YDH- Hamas’ın 7 Ekim’de gerçekleştirdiği Aksa Tufanı operasyonundan bir gün sonra Gazze halkına destek için Lübnan sınırındaki İsrail hedeflerine yönelik operasyonlara başlayan Hizbullah, İsrail’de ciddi bir demografik değişime neden oldu.
Hizbullah, savaşın başında operasyonlarını askeri hedeflerle sınırlamakla birlikte İsrail ordusunun Lübnan köylerine yaptığı saldırılara karşı Hizbullah da İsrail yerleşimlerini füzelerle vurdu.

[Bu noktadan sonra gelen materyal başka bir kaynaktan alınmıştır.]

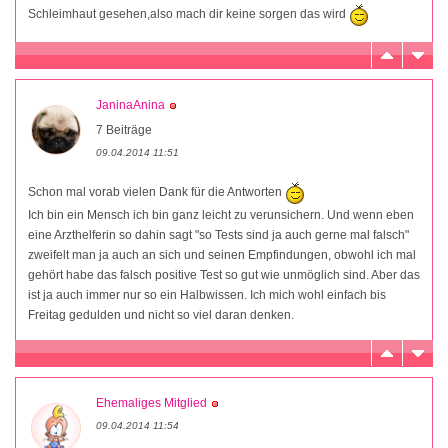
Schleimhaut gesehen,also mach dir keine sorgen das wird
JaninaAnina
7 Beiträge
09.04.2014 11:51
Schon mal vorab vielen Dank für die Antworten
Ich bin ein Mensch ich bin ganz leicht zu verunsichern. Und wenn eben
eine Arzthelferin so dahin sagt "so Tests sind ja auch gerne mal falsch"
zweifelt man ja auch an sich und seinen Empfindungen, obwohl ich mal
gehört habe das falsch positive Test so gut wie unmöglich sind. Aber das
ist ja auch immer nur so ein Halbwissen. Ich mich wohl einfach bis
Freitag gedulden und nicht so viel daran denken.
Ehemaliges Mitglied
09.04.2014 11:54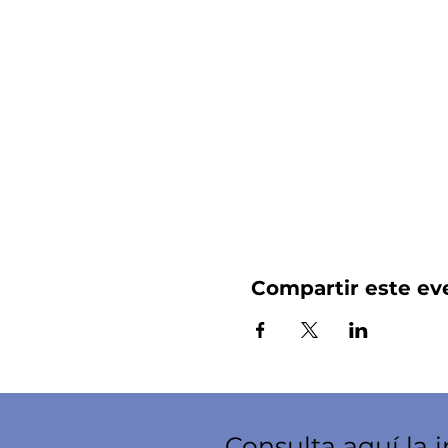
Compartir este ev
Consulta aquí la 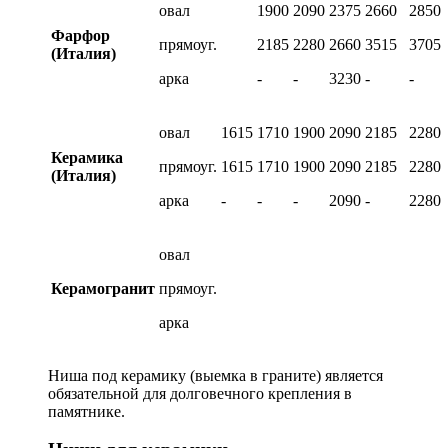
овал
1900
2090
2375
2660
2850
Фарфор
прямоуг.
2185
2280
2660
3515
3705
(Италия)
арка
-
-
3230
-
-
овал
1615
1710
1900
2090
2185
2280
Керамика
прямоуг.
1615
1710
1900
2090
2185
2280
(Италия)
арка
-
-
-
2090
-
2280
овал
Керамогранит
прямоуг.
арка
Ниша под керамику (выемка в граните) является
обязательной для долговечного крепления в
памятнике.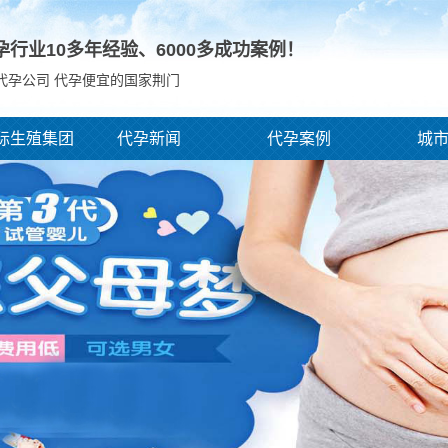
孕行业10多年经验、
6000
多成功案例！
代孕公司 代孕便宜的国家荆门
际生殖集团
代孕新闻
代孕案例
城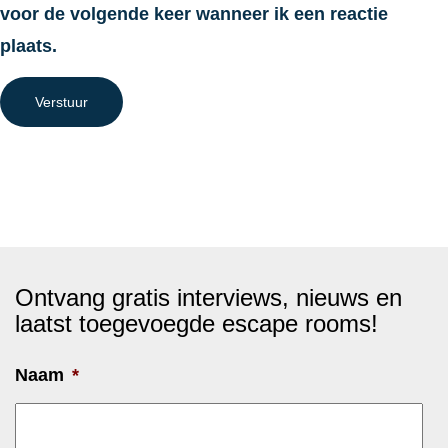
voor de volgende keer wanneer ik een reactie
plaats.
Verstuur
Ontvang gratis interviews, nieuws en
laatst toegevoegde escape rooms!
Naam
*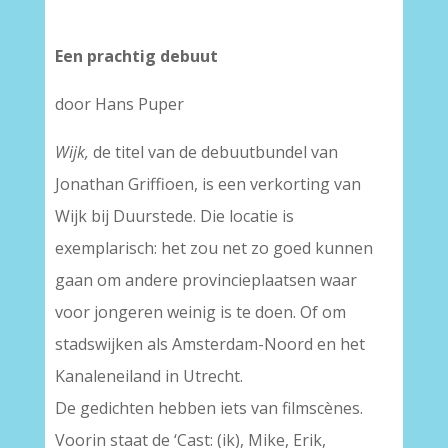
Een prachtig debuut
door Hans Puper
Wijk,
de titel van de debuutbundel van
Jonathan Griffioen, is een verkorting van
Wijk bij Duurstede. Die locatie is
exemplarisch: het zou net zo goed kunnen
gaan om andere provincieplaatsen waar
voor jongeren weinig is te doen. Of om
stadswijken als Amsterdam-Noord en het
Kanaleneiland in Utrecht.
De gedichten hebben iets van filmscènes.
Voorin staat de ‘Cast: (ik), Mike, Erik,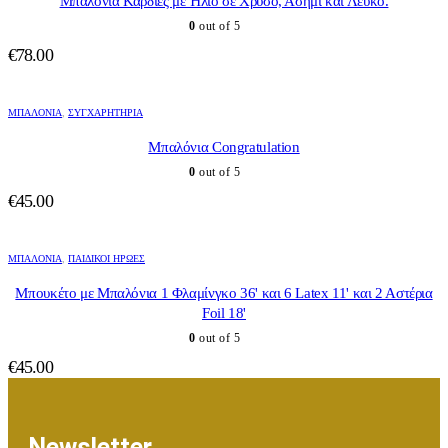
Μπαλόνια Καρδιές με Ήλιο σε Χρυσό, Ασημί και Λευκό.
0
out of 5
€
78.00
ΜΠΑΛΌΝΙΑ
,
ΣΥΓΧΑΡΗΤΉΡΙΑ
Μπαλόνια Congratulation
0
out of 5
€
45.00
ΜΠΑΛΌΝΙΑ
,
ΠΑΙΔΙΚΟΊ ΉΡΩΕΣ
Μπουκέτο με Μπαλόνια 1 Φλαμίνγκο 36' και 6 Latex 11' και 2 Αστέρια
Foil 18'
0
out of 5
€
45.00
Newsletter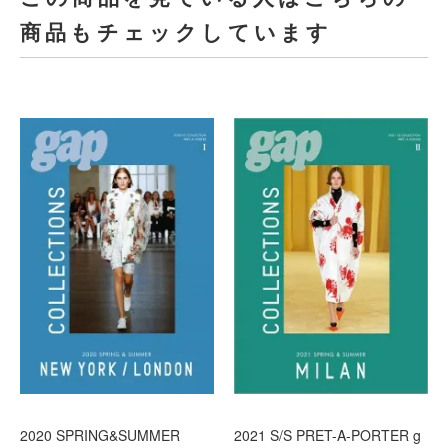
商品もチェックしています
2020 SPRING&SUMMER
2021 S/S PRET-A-PORTER g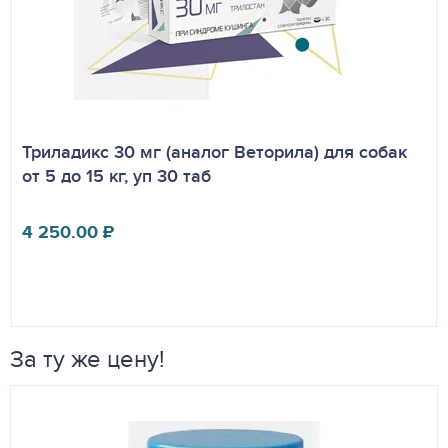
Триладикс 30 мг (аналог Веторила) для собак
от 5 до 15 кг, уп 30 таб
4 250.00
₽
За ту же цену!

Hizbullah ile İsrail arasındaki savaş henüz sivil yerleşimlere yoğunlaşmamış olsa da 8 Ekim’den beri devam eden çatışmalarda sınır bölgesinde yaşayan Lübnanlılardan yaklaşık 85 bin, İsraillilerden ise 280 bin kişi yaşadıkları yerleri terk ederek iç kesimlere taşındı.
Hizbullah’ın operasyonları sebebiyle sınır hattındaki askeri tesislerinde ve casusluk ekipmanlarında ağır tahribat yaşayan İsrail rejimi, Lübnan sınırına 5 kilometre mesafedeki tüm yerleşimleri tahliye etti.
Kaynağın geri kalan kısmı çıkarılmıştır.